You can do a partial 1031 into a lesser valued replacement property, but if you want to defer 100% of the gain, you typically need to continue your investment into an equivalent or more valuable replacement properties (see the napkin test). 3 General Rules

Who is the intermediary for a reverse 1031 exchange?

The intermediary can be any professional licensed to transact exchanges and is most typically an accommodator which can also be an accountant or attorney. Yes it is called a reverse 1031 exchange. Just ensure you communicate that with your Qualified intermediary.

Is there a 1031 rule for selling multiple properties?

There’s no 1031 exchange rule limiting the number of properties that you can sell. Already a complex process, be mindful, however, that involving more properties adds to the challenge. A case in point: two 1031 rules add difficulties from the start literally. The 45-day rule limiting the property identification period.

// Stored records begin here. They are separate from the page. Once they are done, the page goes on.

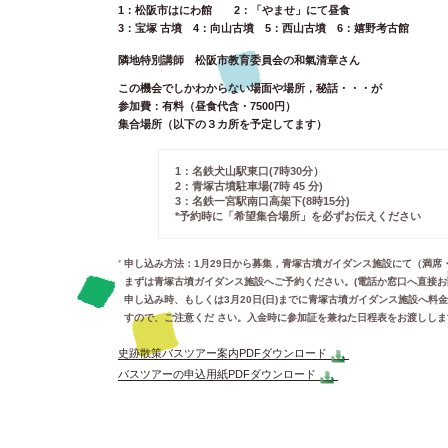
1：松阪市はにわ館 2：「やませ」にて昼食
3：宝塚 古墳 4：向山古墳 5：西山古墳 6：嬉野考古館
隣地特別講師 松阪市教育委員会の和氣清章さん
この機会でしかわからない場面や場所，秘話・・・が
参加費：有料（昼食代含・7500円）
集合場所（以下の３カ所を予定してます）
1：名鉄犬山駅東口(7時30分）
2：青塚古墳駐車場(7時 45 分)
3：名鉄一宮駅南口高架下(8時15分)
*予約時に「希望集合場所」を必ずお伝えください
申し込み方法：1月29日から募集，青塚古墳ガイダンス施設にて（満席
まずは青塚古墳ガイダンス施設へご予約ください。(電話か窓口へ直接お
申し込み時、もしくは3月20日(日)までに青塚古墳ガイダンス施設へ
すので、ご注意くだ さい。入金時に参加証を兼ねた日程表をお渡ししま
史跡散策バスツアー案内PDFダウンロード
バスツアーの申込用紙PDFダウンロード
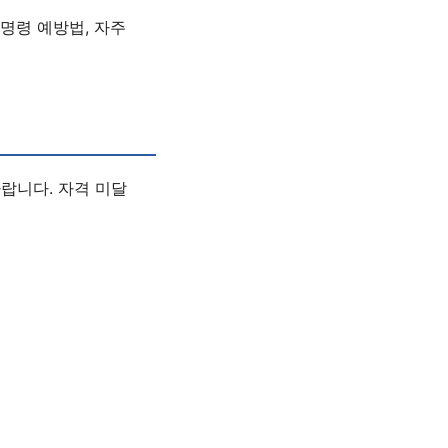
정명령 예방법, 자주
랍니다. 자격 미달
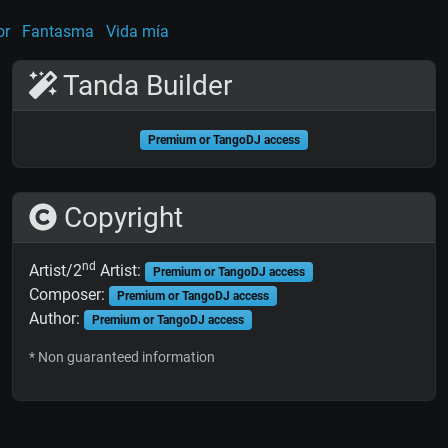
or
Fantasma
Vida mía
Tanda Builder
Premium or TangoDJ access
Copyright
nd
Artist/2
Artist:
Premium or TangoDJ access
Composer:
Premium or TangoDJ access
Author:
Premium or TangoDJ access
* Non guaranteed information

Is there a 45 day rule for 1031 exchange?

A case in point: two 1031 rules add difficulties from the start literally. The 45-day rule limiting the property identification period. This period starts with the first property being sold.

Do you have to reinvest all net proceeds into your 1031?

Jun 14, 2021 Capping 1031 Exchanges will Result in Economic Stagnation, Not RecoveryJun 14, 2021 Jun 10, 2021 What are Qualified vs. Non-Qualified 1031 Exchange ExpensesJun 10, 2021

Is there an exception to IRC Section 1031?

IRC Section 1031 provides an exception and allows you to postpone paying tax on the gain if you reinvest the proceeds in similar property as part of a qualifying like-kind exchange.